-- Input for this task follows --
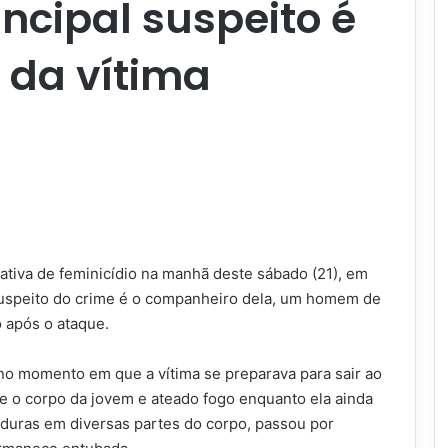
ncipal suspeito é
 da vítima
ativa de feminicídio na manhã deste sábado (21), em
 suspeito do crime é o companheiro dela, um homem de
o após o ataque.
no momento em que a vítima se preparava para sair ao
bre o corpo da jovem e ateado fogo enquanto ela ainda
duras em diversas partes do corpo, passou por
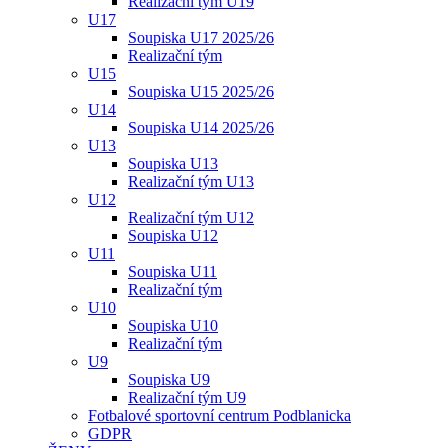
Realizační tým U19
U17
Soupiska U17 2025/26
Realizační tým
U15
Soupiska U15 2025/26
U14
Soupiska U14 2025/26
U13
Soupiska U13
Realizační tým U13
U12
Realizační tým U12
Soupiska U12
U11
Soupiska U11
Realizační tým
U10
Soupiska U10
Realizační tým
U9
Soupiska U9
Realizační tým U9
Fotbalové sportovní centrum Podblanicka
GDPR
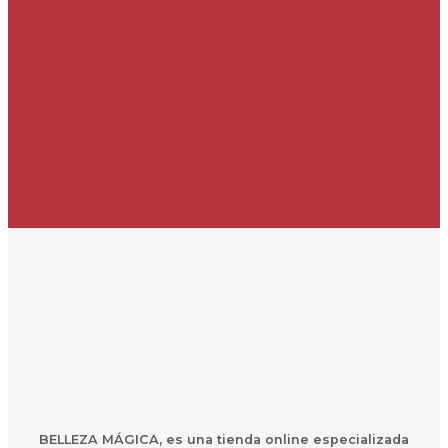
BELLEZA MÁGICA,
es una
t
ienda online especializada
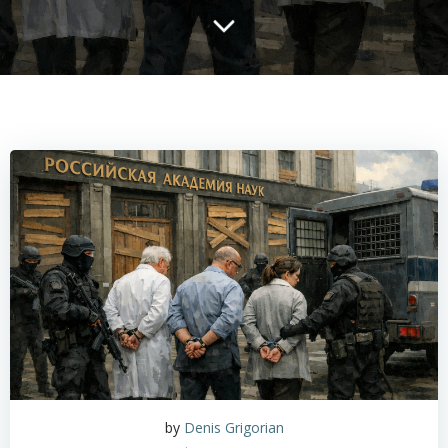
by
Denis Grigorian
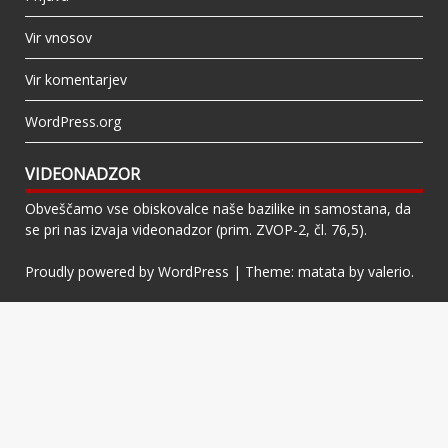
Vir vnosov
Vir komentarjev
WordPress.org
VIDEONADZOR
Obveščamo vse obiskovalce naše bazilike in samostana, da
se pri nas izvaja videonadzor (prim. ZVOP-2, čl. 76,5).
Proudly powered by WordPress
|
Theme: matata by
valerio
.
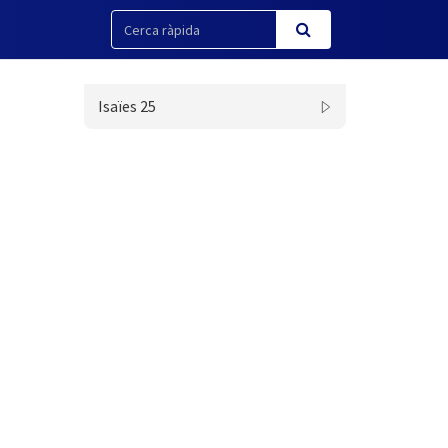
Isaïes 25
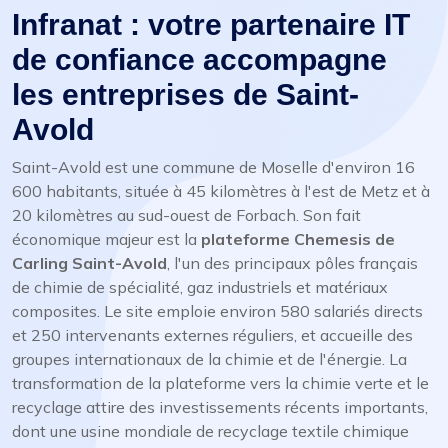
Infranat : votre partenaire IT
de confiance accompagne
les entreprises de Saint-
Avold
Saint-Avold est une commune de Moselle d'environ 16
600 habitants, située à 45 kilomètres à l'est de Metz et à
20 kilomètres au sud-ouest de Forbach. Son fait
économique majeur est la
plateforme Chemesis de
Carling Saint-Avold
, l'un des principaux pôles français
de chimie de spécialité, gaz industriels et matériaux
composites. Le site emploie environ 580 salariés directs
et 250 intervenants externes réguliers, et accueille des
groupes internationaux de la chimie et de l'énergie. La
transformation de la plateforme vers la chimie verte et le
recyclage attire des investissements récents importants,
dont une usine mondiale de recyclage textile chimique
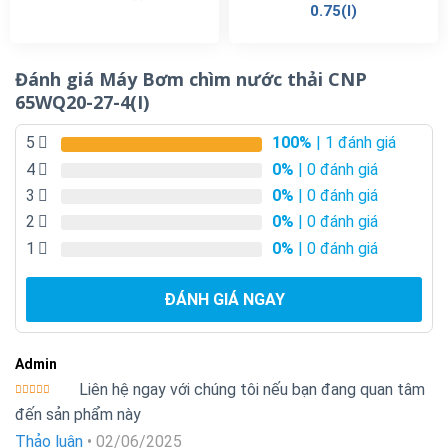
0.75(I)
Đánh giá Máy Bơm chìm nước thải CNP
65WQ20-27-4(I)
5
100%
| 1 đánh giá
4
0%
| 0 đánh giá
3
0%
| 0 đánh giá
2
0%
| 0 đánh giá
1
0%
| 0 đánh giá
ĐÁNH GIÁ NGAY
Admin
Liên hệ ngay với chúng tôi nếu bạn đang quan tâm
Được xếp
đến sản phẩm này
hạng
5
5
sao
Thảo luận
•
02/06/2025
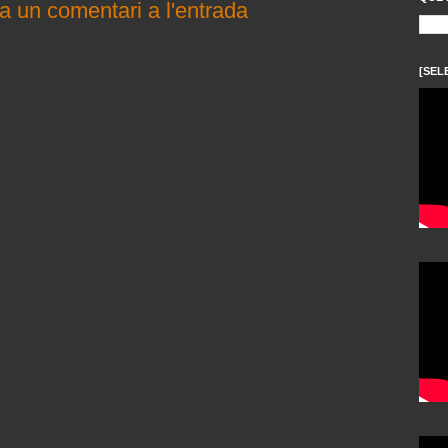
a un comentari a l'entrada
[SEL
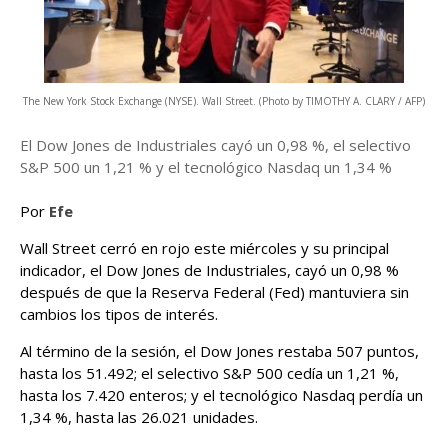
The New York Stock Exchange (NYSE). Wall Street. (Photo by TIMOTHY A. CLARY / AFP)
El Dow Jones de Industriales cayó un 0,98 %, el selectivo
S&P 500 un 1,21 % y el tecnológico Nasdaq un 1,34 %
Por
Efe
Wall Street cerró en rojo este miércoles y su principal
indicador, el Dow Jones de Industriales, cayó un 0,98 %
después de que la Reserva Federal (Fed) mantuviera sin
cambios los tipos de interés.
Al término de la sesión, el Dow Jones restaba 507 puntos,
hasta los 51.492; el selectivo S&P 500 cedía un 1,21 %,
hasta los 7.420 enteros; y el tecnológico Nasdaq perdía un
1,34 %, hasta las 26.021 unidades.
-- Input for this task concluded --
• [Instructions for the task]: Find the lines of the listing above that hold "suspeito". Please copy them.

• [Finished task]:
ncipal suspeito é
 suspeito do crime é o companheiro dela, um homem de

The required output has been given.